◆ **Work item**:
Restate each record word for word, omitting whatever pictures it holds.

(Supplied information)

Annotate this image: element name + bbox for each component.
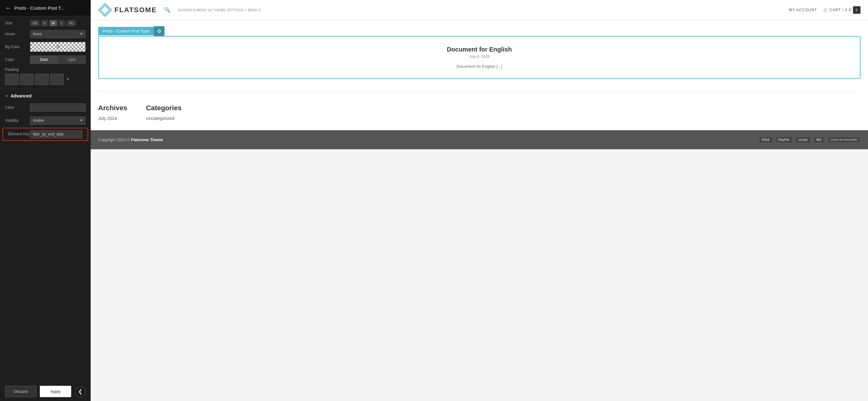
advanced-title: Advanced (11, 93, 32, 98)
bg-color-box[interactable]: ✕ (30, 42, 86, 52)
advanced-arrow-icon: ▼ (5, 94, 8, 98)
size-xl[interactable]: XL (67, 20, 76, 26)
spacer (0, 142, 91, 381)
color-field-row: Color Dark Light (5, 56, 86, 64)
collapse-button[interactable]: ❮ (74, 386, 86, 397)
page-content: Posts - Custom Post Type ⚙ Document for … (91, 20, 868, 91)
color-label: Color (5, 58, 30, 62)
padding-left[interactable] (50, 74, 64, 85)
size-m[interactable]: M (50, 20, 57, 26)
left-panel: ← Posts - Custom Post T... Size XS S M L… (0, 0, 91, 401)
panel-title: Posts - Custom Post T... (14, 5, 65, 11)
color-dark-button[interactable]: Dark (30, 56, 58, 64)
logo-text: FLATSOME (115, 6, 157, 14)
my-account-link[interactable]: MY ACCOUNT (789, 8, 817, 12)
bg-color-clear-icon: ✕ (56, 43, 60, 50)
bg-color-label: Bg Color (5, 45, 30, 49)
hover-select-wrapper: None Opacity Zoom Lift (30, 30, 86, 38)
class-field-row: Class (0, 101, 91, 113)
size-l[interactable]: L (59, 20, 65, 26)
discard-button[interactable]: Discard (5, 386, 37, 397)
main-content: 3 FLATSOME 🔍 ASSIGN A MENU IN THEME OPTI… (91, 0, 868, 401)
color-light-button[interactable]: Light (58, 56, 86, 64)
posts-content-box: Document for English July 4, 2024 Docume… (98, 36, 861, 79)
size-xs[interactable]: XS (30, 20, 40, 26)
hover-select[interactable]: None Opacity Zoom Lift (30, 30, 86, 38)
class-input[interactable] (30, 103, 86, 111)
size-section: Size XS S M L XL Hover None Opacity Zoom… (0, 16, 91, 89)
cart-label: CART / 0 d (830, 8, 852, 12)
posts-tag-label: Posts - Custom Post Type (98, 27, 154, 35)
element-key-label: Element Key (8, 132, 30, 137)
padding-bottom[interactable] (35, 74, 49, 85)
site-nav: 3 FLATSOME 🔍 ASSIGN A MENU IN THEME OPTI… (91, 0, 868, 20)
cart-button[interactable]: 🛒 CART / 0 d 0 (823, 6, 861, 14)
padding-inputs: × (5, 74, 86, 85)
payment-icons: VISA PayPal stripe MC CASH ON DELIVERY (759, 136, 861, 143)
footer-brand: Flatsome Theme (131, 137, 163, 142)
back-button[interactable]: ← (5, 4, 11, 11)
search-icon[interactable]: 🔍 (164, 7, 170, 13)
footer-copyright: Copyright 2024 © Flatsome Theme (98, 137, 163, 142)
post-divider (475, 61, 484, 62)
class-label: Class (5, 105, 30, 110)
nav-right: MY ACCOUNT 🛒 CART / 0 d 0 (789, 6, 861, 14)
site-logo: 3 FLATSOME (98, 3, 157, 17)
visibility-select[interactable]: Visible Hidden Collapse (30, 116, 86, 125)
size-field-row: Size XS S M L XL (5, 20, 86, 26)
categories-title: Categories (146, 104, 182, 112)
bg-color-picker[interactable]: ✕ (30, 42, 86, 52)
post-excerpt: Document for English [...] (105, 64, 854, 69)
padding-label: Padding (5, 67, 86, 72)
size-buttons: XS S M L XL (30, 20, 86, 26)
logo-diamond-icon: 3 (98, 3, 112, 17)
cash-delivery-icon: CASH ON DELIVERY (828, 137, 861, 143)
size-label: Size (5, 21, 30, 25)
advanced-section: ▼ Advanced Class Visibility Visible Hidd… (0, 89, 91, 142)
archives-item: July 2024 (98, 116, 127, 121)
categories-item: Uncategorized (146, 116, 182, 121)
paypal-icon: PayPal (776, 136, 793, 143)
hover-label: Hover (5, 32, 30, 36)
cart-badge: 0 (853, 6, 861, 14)
padding-right[interactable] (20, 74, 34, 85)
padding-clear-icon[interactable]: × (66, 76, 69, 82)
mastercard-icon: MC (814, 136, 825, 143)
hover-field-row: Hover None Opacity Zoom Lift (5, 30, 86, 38)
visa-icon: VISA (759, 136, 772, 143)
apply-button[interactable]: Apply (40, 386, 71, 397)
advanced-header[interactable]: ▼ Advanced (0, 89, 91, 101)
nav-menu-text: ASSIGN A MENU IN THEME OPTIONS > MENUS (178, 8, 781, 12)
padding-top[interactable] (5, 74, 19, 85)
visibility-field-row: Visibility Visible Hidden Collapse (0, 114, 91, 127)
element-key-row: Element Key (2, 128, 88, 141)
posts-settings-icon[interactable]: ⚙ (154, 26, 164, 36)
visibility-label: Visibility (5, 119, 30, 123)
posts-block: Posts - Custom Post Type ⚙ Document for … (98, 26, 861, 79)
stripe-icon: stripe (796, 136, 810, 143)
post-title: Document for English (105, 46, 854, 53)
site-footer: Copyright 2024 © Flatsome Theme VISA Pay… (91, 130, 868, 149)
size-s[interactable]: S (41, 20, 48, 26)
archives-title: Archives (98, 104, 127, 112)
cart-icon: 🛒 (823, 8, 828, 12)
categories-widget: Categories Uncategorized (146, 104, 182, 121)
post-date: July 4, 2024 (105, 54, 854, 59)
posts-block-header: Posts - Custom Post Type ⚙ (98, 26, 164, 36)
color-toggle: Dark Light (30, 56, 86, 64)
archives-widget: Archives July 2024 (98, 104, 127, 121)
padding-section: Padding × (5, 67, 86, 85)
element-key-input[interactable] (30, 130, 83, 138)
bg-color-field-row: Bg Color ✕ (5, 42, 86, 52)
panel-header: ← Posts - Custom Post T... (0, 0, 91, 16)
panel-footer: Discard Apply ❮ (0, 381, 91, 401)
svg-text:3: 3 (106, 5, 108, 8)
widgets-area: Archives July 2024 Categories Uncategori… (91, 92, 868, 130)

(End Supplied information)

◆ **Output for this task**:
Annotate this image: element name + bbox for each component.
advanced-title: Advanced (11, 93, 32, 98)
bg-color-box[interactable]: ✕ (30, 42, 86, 52)
advanced-arrow-icon: ▼ (5, 94, 8, 98)
size-xl[interactable]: XL (67, 20, 76, 26)
spacer (0, 142, 91, 381)
color-field-row: Color Dark Light (5, 56, 86, 64)
collapse-button[interactable]: ❮ (74, 386, 86, 397)
page-content: Posts - Custom Post Type ⚙ Document for … (91, 20, 868, 91)
color-label: Color (5, 58, 30, 62)
padding-left[interactable] (50, 74, 64, 85)
size-m[interactable]: M (50, 20, 57, 26)
left-panel: ← Posts - Custom Post T... Size XS S M L… (0, 0, 91, 401)
panel-title: Posts - Custom Post T... (14, 5, 65, 11)
color-dark-button[interactable]: Dark (30, 56, 58, 64)
logo-text: FLATSOME (115, 6, 157, 14)
my-account-link[interactable]: MY ACCOUNT (789, 8, 817, 12)
bg-color-clear-icon: ✕ (56, 43, 60, 50)
bg-color-label: Bg Color (5, 45, 30, 49)
hover-select-wrapper: None Opacity Zoom Lift (30, 30, 86, 38)
class-field-row: Class (0, 101, 91, 113)
size-l[interactable]: L (59, 20, 65, 26)
discard-button[interactable]: Discard (5, 386, 37, 397)
main-content: 3 FLATSOME 🔍 ASSIGN A MENU IN THEME OPTI… (91, 0, 868, 401)
color-light-button[interactable]: Light (58, 56, 86, 64)
posts-content-box: Document for English July 4, 2024 Docume… (98, 36, 861, 79)
size-xs[interactable]: XS (30, 20, 40, 26)
hover-select[interactable]: None Opacity Zoom Lift (30, 30, 86, 38)
class-input[interactable] (30, 103, 86, 111)
size-section: Size XS S M L XL Hover None Opacity Zoom… (0, 16, 91, 89)
cart-label: CART / 0 d (830, 8, 852, 12)
posts-tag-label: Posts - Custom Post Type (98, 27, 154, 35)
element-key-label: Element Key (8, 132, 30, 137)
padding-bottom[interactable] (35, 74, 49, 85)
site-nav: 3 FLATSOME 🔍 ASSIGN A MENU IN THEME OPTI… (91, 0, 868, 20)
cart-button[interactable]: 🛒 CART / 0 d 0 (823, 6, 861, 14)
padding-inputs: × (5, 74, 86, 85)
payment-icons: VISA PayPal stripe MC CASH ON DELIVERY (759, 136, 861, 143)
footer-brand: Flatsome Theme (131, 137, 163, 142)
back-button[interactable]: ← (5, 4, 11, 11)
search-icon[interactable]: 🔍 (164, 7, 170, 13)
footer-copyright: Copyright 2024 © Flatsome Theme (98, 137, 163, 142)
post-divider (475, 61, 484, 62)
class-label: Class (5, 105, 30, 110)
nav-right: MY ACCOUNT 🛒 CART / 0 d 0 (789, 6, 861, 14)
site-logo: 3 FLATSOME (98, 3, 157, 17)
visibility-select[interactable]: Visible Hidden Collapse (30, 116, 86, 125)
size-field-row: Size XS S M L XL (5, 20, 86, 26)
categories-title: Categories (146, 104, 182, 112)
bg-color-picker[interactable]: ✕ (30, 42, 86, 52)
post-excerpt: Document for English [...] (105, 64, 854, 69)
padding-label: Padding (5, 67, 86, 72)
size-buttons: XS S M L XL (30, 20, 86, 26)
logo-diamond-icon: 3 (98, 3, 112, 17)
cash-delivery-icon: CASH ON DELIVERY (828, 137, 861, 143)
size-label: Size (5, 21, 30, 25)
advanced-section: ▼ Advanced Class Visibility Visible Hidd… (0, 89, 91, 142)
archives-item: July 2024 (98, 116, 127, 121)
categories-item: Uncategorized (146, 116, 182, 121)
paypal-icon: PayPal (776, 136, 793, 143)
hover-label: Hover (5, 32, 30, 36)
cart-badge: 0 (853, 6, 861, 14)
padding-right[interactable] (20, 74, 34, 85)
padding-clear-icon[interactable]: × (66, 76, 69, 82)
mastercard-icon: MC (814, 136, 825, 143)
hover-field-row: Hover None Opacity Zoom Lift (5, 30, 86, 38)
visa-icon: VISA (759, 136, 772, 143)
apply-button[interactable]: Apply (40, 386, 71, 397)
advanced-header[interactable]: ▼ Advanced (0, 89, 91, 101)
nav-menu-text: ASSIGN A MENU IN THEME OPTIONS > MENUS (178, 8, 781, 12)
padding-top[interactable] (5, 74, 19, 85)
visibility-field-row: Visibility Visible Hidden Collapse (0, 114, 91, 127)
element-key-row: Element Key (2, 128, 88, 141)
posts-settings-icon[interactable]: ⚙ (154, 26, 164, 36)
visibility-label: Visibility (5, 119, 30, 123)
posts-block: Posts - Custom Post Type ⚙ Document for … (98, 26, 861, 79)
stripe-icon: stripe (796, 136, 810, 143)
post-title: Document for English (105, 46, 854, 53)
site-footer: Copyright 2024 © Flatsome Theme VISA Pay… (91, 130, 868, 149)
size-s[interactable]: S (41, 20, 48, 26)
archives-title: Archives (98, 104, 127, 112)
cart-icon: 🛒 (823, 8, 828, 12)
categories-widget: Categories Uncategorized (146, 104, 182, 121)
post-date: July 4, 2024 (105, 54, 854, 59)
posts-block-header: Posts - Custom Post Type ⚙ (98, 26, 164, 36)
color-toggle: Dark Light (30, 56, 86, 64)
archives-widget: Archives July 2024 (98, 104, 127, 121)
padding-section: Padding × (5, 67, 86, 85)
element-key-input[interactable] (30, 130, 83, 138)
bg-color-field-row: Bg Color ✕ (5, 42, 86, 52)
panel-header: ← Posts - Custom Post T... (0, 0, 91, 16)
panel-footer: Discard Apply ❮ (0, 381, 91, 401)
svg-text:3: 3 (106, 5, 108, 8)
widgets-area: Archives July 2024 Categories Uncategori… (91, 92, 868, 130)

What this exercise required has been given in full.